TASK TO CARRY OUT: For the entries below, the expected answer is the line with "In order to", the line with "What do you see at coordinates (18, 2113)", and every line between them, exactly as written, and nothing more.

Records from a data collection:

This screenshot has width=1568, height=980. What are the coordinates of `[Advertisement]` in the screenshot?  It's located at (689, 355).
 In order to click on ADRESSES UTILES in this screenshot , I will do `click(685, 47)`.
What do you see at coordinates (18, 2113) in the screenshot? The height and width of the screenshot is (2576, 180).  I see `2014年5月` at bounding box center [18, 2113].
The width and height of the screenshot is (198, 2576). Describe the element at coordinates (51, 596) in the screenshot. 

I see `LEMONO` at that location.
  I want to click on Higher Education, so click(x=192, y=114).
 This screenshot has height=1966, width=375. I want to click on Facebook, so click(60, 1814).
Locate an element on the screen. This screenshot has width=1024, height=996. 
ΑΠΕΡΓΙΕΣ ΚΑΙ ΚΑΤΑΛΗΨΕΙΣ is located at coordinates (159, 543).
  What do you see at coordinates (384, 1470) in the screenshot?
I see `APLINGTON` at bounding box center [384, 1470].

TASK SOLUTION:
 In order to click on ADRESSES UTILES in this screenshot , I will do `click(685, 47)`.
What do you see at coordinates (18, 2113) in the screenshot? The height and width of the screenshot is (2576, 180).  I see `2014年5月` at bounding box center [18, 2113].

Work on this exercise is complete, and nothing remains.